Latest Works by Tang Jo-Hung

23 April - 20 May 2022

Date|April 23, 2022 – May 20, 2022

Location|1st Floor, No. 20 Wenhu St., Taipei City

Opening Reception|15:00-18:00, April 23, 2022

 

Mind Set Art Center is launching the newest works by artist Tang Jo-Hung. The presentation is set to run from April 23, 2022 through May 20, at the gallery’s Project Room. This is Tang’s latest showing since his 2021 solo exhibition “Ballade”. We are delighted to invite you to join us at the event’s opening, set at 3:00 pm on April 23.

 

Tang has always infused his paintings with theatrical elements. The figures on his canvas often stimulate our imagination for fictional realms and characters. The upcoming show presents his five newest paintings, the standout of which is a 2.5-meter-wide diptych named “Skating by the Lake”. The work consists of two paintings placed side by side, yet they do come together coherently to form a larger work. The artists used similar brush strokes, color palettes and forms on both canvases. However, a closer look reveals the finer differences between two: a giant tree dominates the frame on the left.
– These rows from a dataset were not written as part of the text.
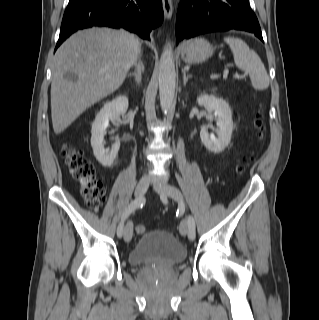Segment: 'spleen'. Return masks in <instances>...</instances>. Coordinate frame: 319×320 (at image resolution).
<instances>
[{"label": "spleen", "mask_w": 319, "mask_h": 320, "mask_svg": "<svg viewBox=\"0 0 319 320\" xmlns=\"http://www.w3.org/2000/svg\"><path fill=\"white\" fill-rule=\"evenodd\" d=\"M224 41L230 46L235 65L249 74L253 88L267 89L269 76L258 54L240 38L225 37Z\"/></svg>", "instance_id": "1"}]
</instances>
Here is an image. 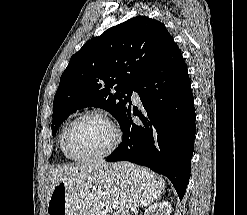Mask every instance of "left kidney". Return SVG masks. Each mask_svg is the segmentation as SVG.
<instances>
[{
  "mask_svg": "<svg viewBox=\"0 0 247 215\" xmlns=\"http://www.w3.org/2000/svg\"><path fill=\"white\" fill-rule=\"evenodd\" d=\"M172 210L170 202L155 203L146 209L144 215H170Z\"/></svg>",
  "mask_w": 247,
  "mask_h": 215,
  "instance_id": "1",
  "label": "left kidney"
}]
</instances>
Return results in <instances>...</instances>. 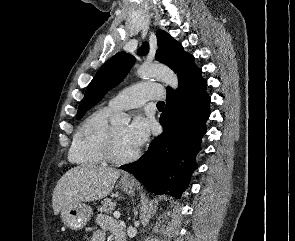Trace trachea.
<instances>
[{"mask_svg": "<svg viewBox=\"0 0 295 241\" xmlns=\"http://www.w3.org/2000/svg\"><path fill=\"white\" fill-rule=\"evenodd\" d=\"M157 107H164V102L163 101L158 102Z\"/></svg>", "mask_w": 295, "mask_h": 241, "instance_id": "trachea-1", "label": "trachea"}]
</instances>
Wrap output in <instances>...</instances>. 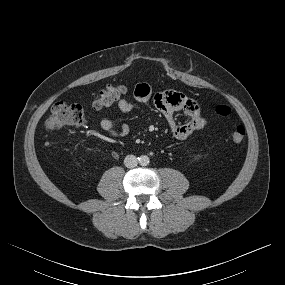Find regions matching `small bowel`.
<instances>
[{"instance_id":"1","label":"small bowel","mask_w":285,"mask_h":285,"mask_svg":"<svg viewBox=\"0 0 285 285\" xmlns=\"http://www.w3.org/2000/svg\"><path fill=\"white\" fill-rule=\"evenodd\" d=\"M134 97L140 104L153 103L155 105L168 121L170 135L173 140H185L207 124V120L202 115L196 101L180 92L162 91L153 93L148 84L139 83L135 86ZM117 106L122 113H129L133 109V103L126 98L120 99ZM179 111L187 116L188 120L185 123L179 124L175 121L174 115ZM100 127L108 136L114 138L124 137L130 132L127 123H122L120 128L116 129L113 121L107 116L101 118Z\"/></svg>"}]
</instances>
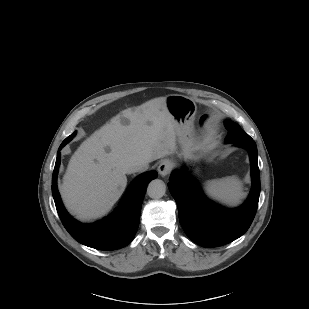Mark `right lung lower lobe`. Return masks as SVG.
<instances>
[{
  "instance_id": "right-lung-lower-lobe-1",
  "label": "right lung lower lobe",
  "mask_w": 309,
  "mask_h": 309,
  "mask_svg": "<svg viewBox=\"0 0 309 309\" xmlns=\"http://www.w3.org/2000/svg\"><path fill=\"white\" fill-rule=\"evenodd\" d=\"M68 142L65 139L58 149L52 175V194L64 227L75 240L88 247L98 250H116L125 247L133 240L137 232L145 189L148 182L157 177V172L150 171L138 176L130 185L115 213L110 217L93 224H82L67 213L57 189L60 150Z\"/></svg>"
}]
</instances>
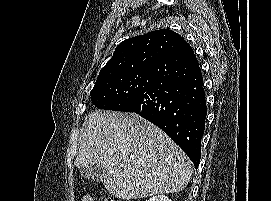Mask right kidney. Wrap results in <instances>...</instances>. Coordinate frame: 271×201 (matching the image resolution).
<instances>
[{"mask_svg": "<svg viewBox=\"0 0 271 201\" xmlns=\"http://www.w3.org/2000/svg\"><path fill=\"white\" fill-rule=\"evenodd\" d=\"M146 201H172V200L169 199L165 195H158V196H153L152 198H150L149 200H146Z\"/></svg>", "mask_w": 271, "mask_h": 201, "instance_id": "right-kidney-1", "label": "right kidney"}]
</instances>
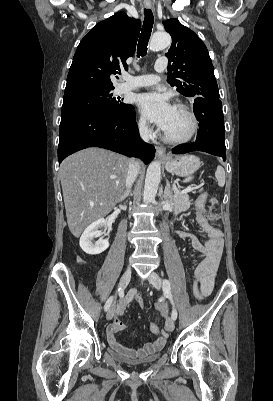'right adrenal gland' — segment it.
Listing matches in <instances>:
<instances>
[{"label": "right adrenal gland", "instance_id": "2a0ac1e0", "mask_svg": "<svg viewBox=\"0 0 273 401\" xmlns=\"http://www.w3.org/2000/svg\"><path fill=\"white\" fill-rule=\"evenodd\" d=\"M128 192H130V188H127L126 192H124L123 196H121V201H124V198L127 196Z\"/></svg>", "mask_w": 273, "mask_h": 401}]
</instances>
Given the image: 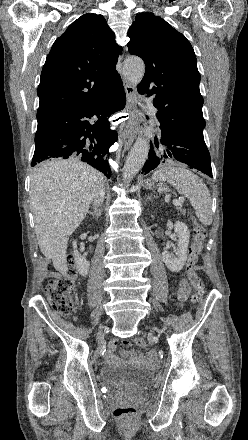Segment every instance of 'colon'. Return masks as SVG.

Its tree trunk is filled with marvelously descriptive details, and everywhere the branches connect presents a change in colors or brush style. These seemingly irrational changes come together to form its own unique visual language. In the lower portion of the canvas, a gentleman sits and waits at the tree trunk, wearing a top hat and holding a cane, with his boots point toward the lake and his face illuminated by the light glowing from his phone screen. The lake is a fascinating mixture of black, grey, blue and purple, with tumbling waves in the distance. Meanwhile, a colossal pink figure wearing roller skates is gliding across the lake in the frame on the right.

 

These colorful tones and imaginative scenarios are a hallmark of Tang Jo-Hung’s paintings. Ms. Ping Lin, the former director of Taipei Fine Arts Museum, once remarked about his work, “For Tang, creating art is a process of the symbiosis between the self and the subject. It is as if a soul and its doppelganger are both looking for a body to inhabit. The canvas and paints serve as the fertile soil from which the painter cultivates his artistic seeds in his mind as daily ritual. With a gaze sometimes as piercing as an eagle and sometimes as innocent as a child, the artist watches his paintings grow from under his hands. Through his paint brushes, the artist’s “self” embarks on a remarkable journey, one that oscillates between emotional responses and logical judgments. If you ever get a chance to physically touch his canvas, a fiber board that seems to breathe on its own, you would understand why it is the perfect medium that allows the painter’s long, curvy lines and fluttering brush stokes to perfectly manifest. The art supplies he brings with him are his furniture on a journey, one allows him to extend, swirl, rub and scrape on his canvas to create rich and barren landscapes and to capture moments of ecstasy and sorrow. However, one must not rush to capture the illusive messages embedded in his paintings, nor mistaken them for his travelogue. If a viewer cannot immerse oneself in his painting and travel alongside his characters, one would gain nothing from Tang’s creation.”